Given data
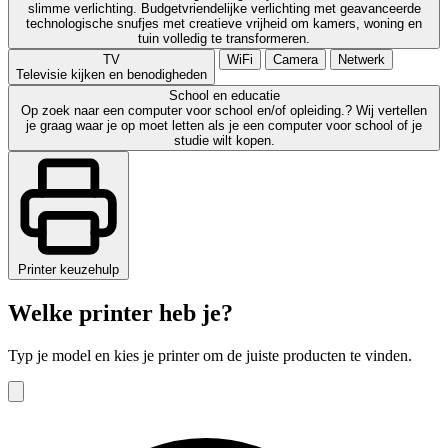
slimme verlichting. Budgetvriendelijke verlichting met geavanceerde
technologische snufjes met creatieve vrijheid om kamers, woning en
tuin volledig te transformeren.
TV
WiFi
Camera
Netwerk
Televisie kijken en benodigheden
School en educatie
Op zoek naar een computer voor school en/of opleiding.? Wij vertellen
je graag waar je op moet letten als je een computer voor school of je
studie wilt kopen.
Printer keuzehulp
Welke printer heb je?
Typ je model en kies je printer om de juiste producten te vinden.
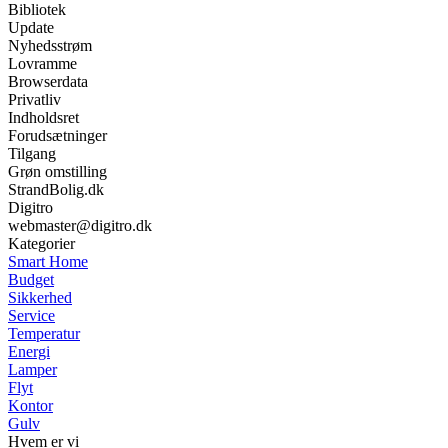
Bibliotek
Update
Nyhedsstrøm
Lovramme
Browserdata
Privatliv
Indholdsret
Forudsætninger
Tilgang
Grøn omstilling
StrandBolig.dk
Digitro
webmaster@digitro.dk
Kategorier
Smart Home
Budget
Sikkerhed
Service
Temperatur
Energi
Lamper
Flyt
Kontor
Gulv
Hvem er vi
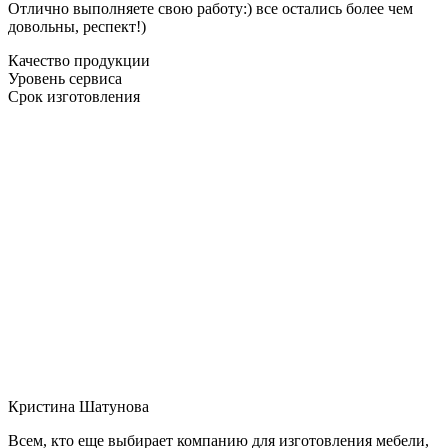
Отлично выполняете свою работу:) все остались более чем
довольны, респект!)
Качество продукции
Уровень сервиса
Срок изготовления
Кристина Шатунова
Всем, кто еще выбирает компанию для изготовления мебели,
==
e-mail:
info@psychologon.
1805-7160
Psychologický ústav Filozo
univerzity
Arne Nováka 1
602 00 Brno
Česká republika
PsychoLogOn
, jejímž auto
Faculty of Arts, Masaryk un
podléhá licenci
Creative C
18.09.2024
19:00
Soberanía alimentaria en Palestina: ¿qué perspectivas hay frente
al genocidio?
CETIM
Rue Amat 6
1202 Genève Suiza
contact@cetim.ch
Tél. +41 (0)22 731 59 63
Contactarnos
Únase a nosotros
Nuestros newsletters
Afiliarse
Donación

Your objective
The lines to set down run from the line with "Browserdata" up to and including the line with "Кристина Шатунова" in the entries above. Reproduce them exactly, with no pictures.

Answer for this exercise
Browserdata
Privatliv
Indholdsret
Forudsætninger
Tilgang
Grøn omstilling
StrandBolig.dk
Digitro
webmaster@digitro.dk
Kategorier
Smart Home
Budget
Sikkerhed
Service
Temperatur
Energi
Lamper
Flyt
Kontor
Gulv
Hvem er vi
Отлично выполняете свою работу:) все остались более чем
довольны, респект!)
Качество продукции
Уровень сервиса
Срок изготовления
Кристина Шатунова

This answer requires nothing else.